Ha sottolineato l’importanza di un approccio collaborativo, che unisce le forze di istituzioni, associazioni e professionisti, per amplificare la risonanza delle iniziative culturali e favorire una maggiore consapevolezza del valore del patrimonio sardo a livello globale.
Questa sinergia, ha aggiunto, è essenziale per navigare le sfide della promozione culturale internazionale e massimizzare l’impatto delle attività.

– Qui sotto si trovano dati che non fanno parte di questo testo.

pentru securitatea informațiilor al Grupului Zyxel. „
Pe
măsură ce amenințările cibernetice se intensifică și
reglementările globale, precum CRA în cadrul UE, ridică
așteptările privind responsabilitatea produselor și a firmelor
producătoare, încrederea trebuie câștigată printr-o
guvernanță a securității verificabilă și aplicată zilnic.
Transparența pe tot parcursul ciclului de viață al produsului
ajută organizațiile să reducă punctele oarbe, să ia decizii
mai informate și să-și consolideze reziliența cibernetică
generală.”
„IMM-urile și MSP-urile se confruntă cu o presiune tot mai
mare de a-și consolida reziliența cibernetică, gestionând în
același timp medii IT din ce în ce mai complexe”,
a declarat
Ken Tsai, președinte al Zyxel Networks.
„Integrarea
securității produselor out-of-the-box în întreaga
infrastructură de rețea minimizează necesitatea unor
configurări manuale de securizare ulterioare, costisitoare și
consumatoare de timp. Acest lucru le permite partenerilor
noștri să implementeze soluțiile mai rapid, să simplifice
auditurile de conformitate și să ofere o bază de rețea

Olimpia Grussu, presidente dell’associazione culturale Incantos, ha evidenziato la forte coesione e il positivo rapporto che lega la comunità sarda residente a Copenaghen alla comunità danese, sottolineando come questo terreno fertile di scambio culturale faciliti l’integrazione e la condivisione di valori e tradizioni.
Un legame che si traduce in un sostegno reciproco e in un’apertura verso nuove esperienze culturali.
Il cuore dell’evento è stato dedicato alla presentazione del Parco Archeologico Naturale del Sinis, a cura delle archeologhe Viviana Pinna, Ilaria Orri e Nicoletta Camedda.
Un viaggio affascinante che ha ripercorso le tappe fondamentali della storia e dell’archeologia sarda, da Tharros, testimonianza della colonizzazione fenicia, all’Ipogeo di San Salvatore, un luogo misterioso e suggestivo, passando per il Museo Marongiu, con le sue enigmatiche figure dei Giganti, fino all’area archeologica di Mont’e Prama, scrigno di sculture raffinate e sconcertanti.
Questo percorso ha offerto una visione d’insieme della ricchezza e della complessità del patrimonio archeologico sardo, invitando il pubblico a riflettere sulle radici storiche e culturali dell’isola.
L’esperienza si è arricchita con la proiezione dei documentari “S’Ozzastru” e “Le Fiamme di Nule”, realizzati dalla regista Carolina Melis, e di un’opera video dell’artista Mario Sulis, offrendo uno sguardo più intimo e artistico sulla cultura e il paesaggio sardo.
A seguire, l’esposizione dei lavori tessili della designer Eugenia Pinna ha dato voce alla creatività contemporanea, mentre l’esibizione canora di Maria Giovanna Cherchi ha concluso la serata con un omaggio alla tradizione musicale sarda.
Durante i due giorni trascorsi a Copenaghen, la Fondazione Mont’e Prama ha anche avuto l’opportunità di incontrare rappresentanti istituzionali italiani, ricevendo l’apprezzamento e il sostegno dell’ambasciatrice Stefania Rosini.
Questo riconoscimento da parte del Ministero degli Esteri è stato definito da Anthony Muroni come un elemento fondamentale per sostenere le numerose attività che la Fondazione svolge al di là dei confini italiani, confermando l’importanza di un dialogo continuo e di una collaborazione proficua con le istituzioni italiane.